1. Get incident status, title, timestamps, responders, and services.
2. Get linked Jira tickets and open corrective actions.
3. Separate confirmed facts from assumptions.
4. Call out missing customer impact, owner, or due date.
5. Return a short summary, action list, and unresolved evidence list.
The plugin skill is still the method. It expects evidence from approved tools instead of screenshots and partial notes.
incident-review-plugin/commands/incident-review.md
---
description: Start a guided incident review from an incident id.
argument-hint: "[pager-duty-incident-id]"
disable-model-invocation: true
---
Start an incident review for $ARGUMENTS.
Use the incident-review skill. Pull PagerDuty and Jira evidence through the configured MCP servers. If the tools are unavailable, ask for an exported timeline file instead of guessing.
The command is the human entry point.
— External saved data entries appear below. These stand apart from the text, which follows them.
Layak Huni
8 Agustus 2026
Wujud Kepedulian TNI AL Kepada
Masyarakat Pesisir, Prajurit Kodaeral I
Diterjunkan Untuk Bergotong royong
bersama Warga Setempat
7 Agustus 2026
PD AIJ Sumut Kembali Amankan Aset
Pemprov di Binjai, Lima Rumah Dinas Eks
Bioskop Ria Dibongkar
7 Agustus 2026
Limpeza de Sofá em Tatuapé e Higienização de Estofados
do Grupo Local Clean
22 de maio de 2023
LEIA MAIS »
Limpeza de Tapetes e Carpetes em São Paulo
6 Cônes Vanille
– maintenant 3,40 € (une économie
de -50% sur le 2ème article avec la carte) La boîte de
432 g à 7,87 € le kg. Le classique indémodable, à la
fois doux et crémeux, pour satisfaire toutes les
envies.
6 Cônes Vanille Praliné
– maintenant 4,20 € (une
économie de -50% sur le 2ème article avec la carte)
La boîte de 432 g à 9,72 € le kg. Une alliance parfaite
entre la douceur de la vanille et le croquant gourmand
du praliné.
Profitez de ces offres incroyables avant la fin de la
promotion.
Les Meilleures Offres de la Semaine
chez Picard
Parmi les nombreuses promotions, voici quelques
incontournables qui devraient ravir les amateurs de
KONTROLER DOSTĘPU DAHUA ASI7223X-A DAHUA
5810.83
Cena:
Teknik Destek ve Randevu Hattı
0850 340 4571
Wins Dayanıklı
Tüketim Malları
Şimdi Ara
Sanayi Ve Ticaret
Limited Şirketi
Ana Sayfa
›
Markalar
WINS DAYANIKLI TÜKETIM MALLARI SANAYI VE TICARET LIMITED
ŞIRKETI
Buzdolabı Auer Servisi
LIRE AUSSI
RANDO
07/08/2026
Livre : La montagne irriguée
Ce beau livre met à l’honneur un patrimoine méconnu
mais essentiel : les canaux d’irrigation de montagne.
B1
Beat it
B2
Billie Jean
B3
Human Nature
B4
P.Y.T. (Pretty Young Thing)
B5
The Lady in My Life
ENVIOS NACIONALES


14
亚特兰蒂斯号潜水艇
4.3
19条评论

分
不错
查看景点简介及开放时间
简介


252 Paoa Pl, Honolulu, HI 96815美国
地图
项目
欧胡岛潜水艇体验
I keep it thin so the skill owns the review method.
incident-review-plugin/connectors/pager-duty.mcp.json
{
"mcpServers": {
"pager-duty": {
"command": "npx",
"args": ["-y", "@company/pager-duty-mcp-server"],
"env": {
"PAGERDUTY_API_TOKEN": "${PAGERDUTY_API_TOKEN}"
}
}
}
}
This connector uses an environment variable. I would never hard code an incident tool token in a plugin package.
incident-review-plugin/connectors/jira.mcp.json
{
"mcpServers": {
"jira": {
"command": "npx",
"args": ["-y", "@company/jira-mcp-server"],
"env": {
"JIRA_BASE_URL": "${JIRA_BASE_URL}",
"JIRA_API_TOKEN": "${JIRA_API_TOKEN}"
}
}
}
}
The Jira connector follows the same pattern. The package names are placeholders for company approved MCP servers.
How I would roll it out
My test is simple: can this work from a file alone, or does it need live systems?
If an engineer drops an incident timeline into Claude, a skill is enough. If an SRE wants Claude to gather alerts, tickets, logs, and chat, I would use a plugin backed by MCP connectors. I would prove the skill with three past incidents before packaging the plugin.
My decision rule
I try not to overbuild the first version.
Use a skill for procedural knowledge. Use a plugin for a complete installed capability. Use MCP for live access. Use both when Claude needs the access and the playbook.
If I cannot explain the workflow as a skill first, I probably do not understand it well enough to package it as a plugin.